# Designing a Web Crawler

Let's design a Web Crawler that will browse and download the World Wide Web. 

## What's a Web Crawler?
It's a software program which browses the WWW in a methodical and automated manner, collecting documents by recursively fetching links from a set of starting pages.

Search engines use web crawling as a means to provide up-to-date data. Search engines download all pages and create an index on them to perform faster searches.

Other uses of web crawlers:
- Test web pages and links for valid syntax and structure.
- To search for copyright infringements.
- To maintain mirror sites for popular web sites.
- To monitor sites to see where their content changes.

## 1. Requirements and Goals of the System
**Scalability:** Our service needs to be scalable, since we'll be fetching hundreds of millions of web documents.

**Extensibility:** Our service should be designed in a way that allows newer functionality to be added to it. It should be able to allow for newer document formats that needs to be downloaded and processed in future.

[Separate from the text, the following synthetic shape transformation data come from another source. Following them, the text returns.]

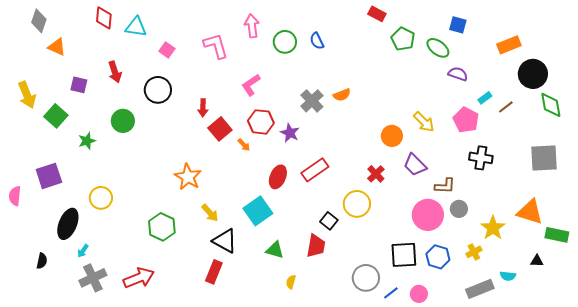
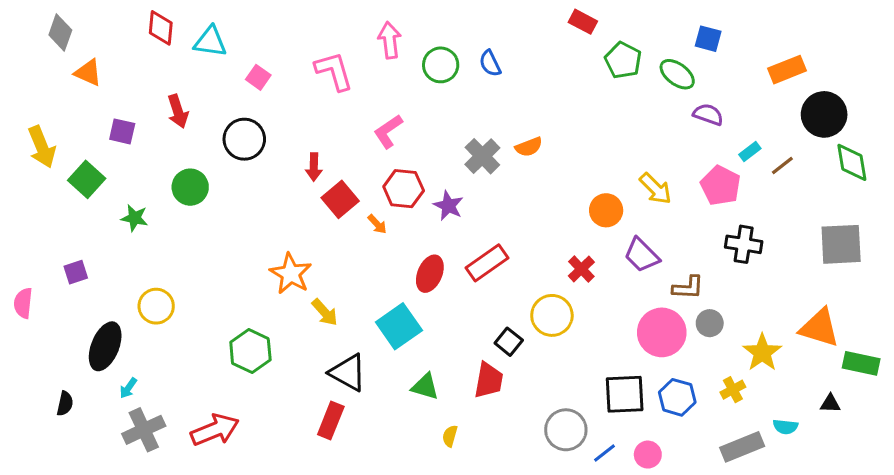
green star: (87, 141) -> (135, 218), turned 30
purple square: (49, 176) -> (76, 272), size x0.6
yellow arrow: (210, 213) -> (325, 312), moved

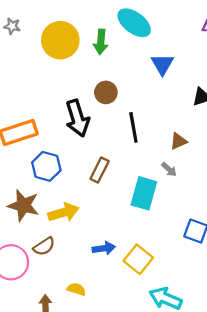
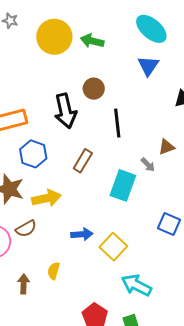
cyan ellipse: (134, 23) -> (151, 29), moved
green arrow: (101, 42) -> (92, 41), turned 95
brown triangle: (178, 141) -> (166, 147), moved
yellow semicircle: (76, 289) -> (54, 271), turned -96

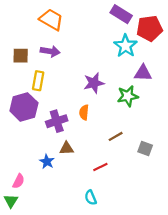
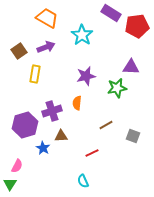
cyan star: (125, 46) -> (82, 35), moved
purple arrow: (50, 51) -> (46, 47), turned -30
brown square: (21, 56) -> (19, 51), turned -35
purple hexagon: (24, 107) -> (25, 125), moved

## 2. Design Considerations
We should be asking a few questions here:

#### Is it a crawler for only HTML pages? Or should we fetch and store other media types like images, videos, etc.
It's important to clarify this because it will change the design. If we're writing a general-purpose crawler, we might want to break down the parsing module into different sets of modules: one for HTML, another for videos,..., so basically each module handling a given media type.

For this design, let's assume our web crawler will deal with HTML only.

#### What protocols apart from HTTP are we looking at? FTP?
Let's assume HTTP for now. Again, it should not be hard to extend it to other protocols.

#### What is the expected number of pages we will crawl? How big will be the URL Database?
Let's assume we need to crawl 1Billion websites. Since one site can contain many URLs, assume an upper bound of `15 billion web pages`.


#### Robots Exclusion Protocol?
Some web crawlers implement the Robots Exclusion Protocol, which allows Webmasters to declare parts of their sites off limits to crawlers. The Robots Exclusion Protocol requires a Web Crawler to fetch a document called `robot.txt` which contains these declarations for that site before downloading any real content from it.